● GIVEN RECORDS:
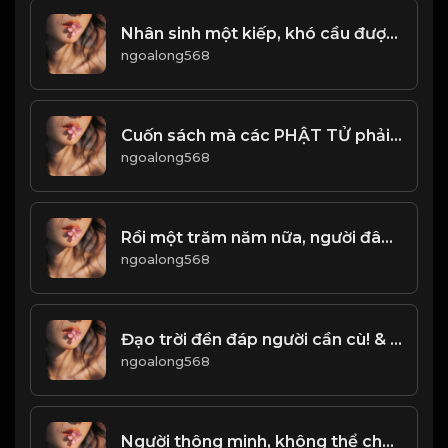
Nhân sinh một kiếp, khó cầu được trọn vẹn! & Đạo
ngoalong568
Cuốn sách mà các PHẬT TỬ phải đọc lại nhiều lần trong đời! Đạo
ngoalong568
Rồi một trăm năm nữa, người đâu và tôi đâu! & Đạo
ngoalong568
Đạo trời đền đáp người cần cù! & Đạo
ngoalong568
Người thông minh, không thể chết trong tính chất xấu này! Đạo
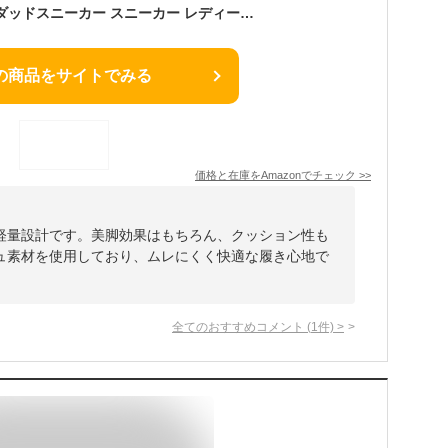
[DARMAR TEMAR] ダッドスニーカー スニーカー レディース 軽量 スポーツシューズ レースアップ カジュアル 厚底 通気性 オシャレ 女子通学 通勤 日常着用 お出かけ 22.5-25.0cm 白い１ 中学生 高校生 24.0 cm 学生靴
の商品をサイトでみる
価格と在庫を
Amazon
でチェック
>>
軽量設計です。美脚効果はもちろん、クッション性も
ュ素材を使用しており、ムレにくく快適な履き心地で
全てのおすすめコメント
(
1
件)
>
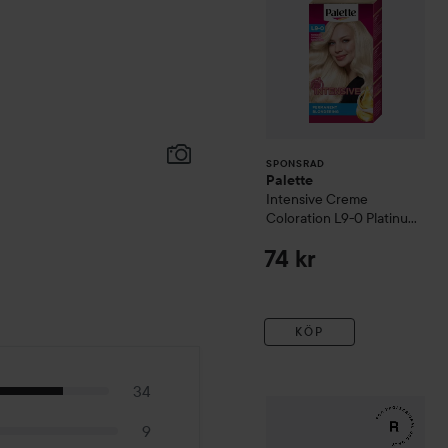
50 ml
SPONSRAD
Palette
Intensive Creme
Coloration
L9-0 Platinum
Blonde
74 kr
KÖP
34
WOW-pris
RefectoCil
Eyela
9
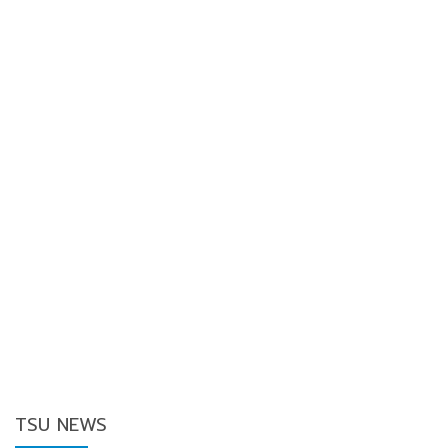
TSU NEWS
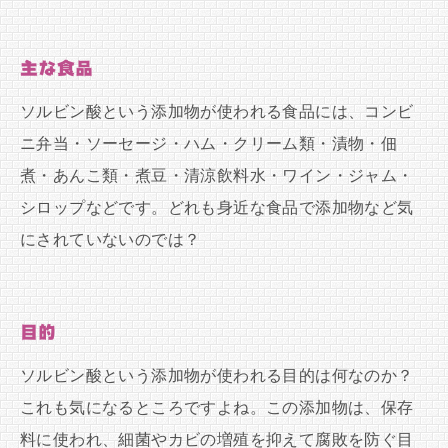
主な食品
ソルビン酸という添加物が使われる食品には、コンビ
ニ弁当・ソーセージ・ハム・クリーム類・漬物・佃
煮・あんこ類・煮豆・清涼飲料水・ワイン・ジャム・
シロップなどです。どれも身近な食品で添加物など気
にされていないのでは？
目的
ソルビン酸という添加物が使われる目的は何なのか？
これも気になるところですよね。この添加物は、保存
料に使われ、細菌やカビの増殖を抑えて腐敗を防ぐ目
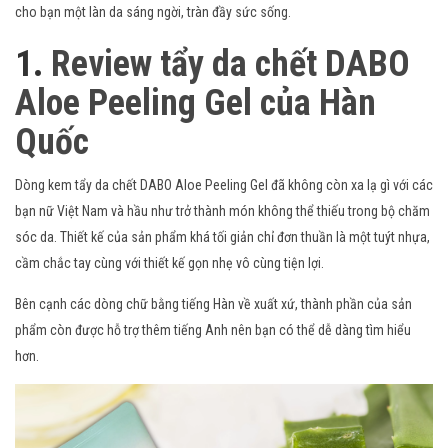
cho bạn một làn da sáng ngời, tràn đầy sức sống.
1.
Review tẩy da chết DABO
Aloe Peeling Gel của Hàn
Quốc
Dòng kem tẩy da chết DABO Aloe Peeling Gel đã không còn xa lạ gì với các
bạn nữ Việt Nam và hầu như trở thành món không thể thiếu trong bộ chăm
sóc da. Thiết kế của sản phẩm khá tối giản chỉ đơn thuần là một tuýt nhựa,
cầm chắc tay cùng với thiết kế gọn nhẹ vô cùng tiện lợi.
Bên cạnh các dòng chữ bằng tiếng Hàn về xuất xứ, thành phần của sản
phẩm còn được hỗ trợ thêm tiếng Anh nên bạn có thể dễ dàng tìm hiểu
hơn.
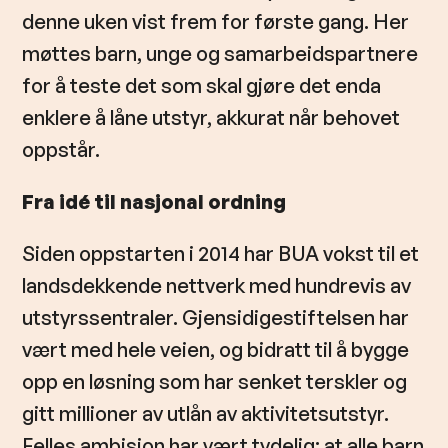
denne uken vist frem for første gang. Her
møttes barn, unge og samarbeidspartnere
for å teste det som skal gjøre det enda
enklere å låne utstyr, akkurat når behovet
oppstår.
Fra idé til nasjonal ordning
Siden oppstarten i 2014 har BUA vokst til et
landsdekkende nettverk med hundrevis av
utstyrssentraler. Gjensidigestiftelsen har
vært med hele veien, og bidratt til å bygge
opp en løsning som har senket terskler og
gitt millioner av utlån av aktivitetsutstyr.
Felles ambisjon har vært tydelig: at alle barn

● DIRECTIONS:
The lines above that hold the word "Aloe" need counting; write the count and nothing more.

● COMPLETED EXERCISE:
2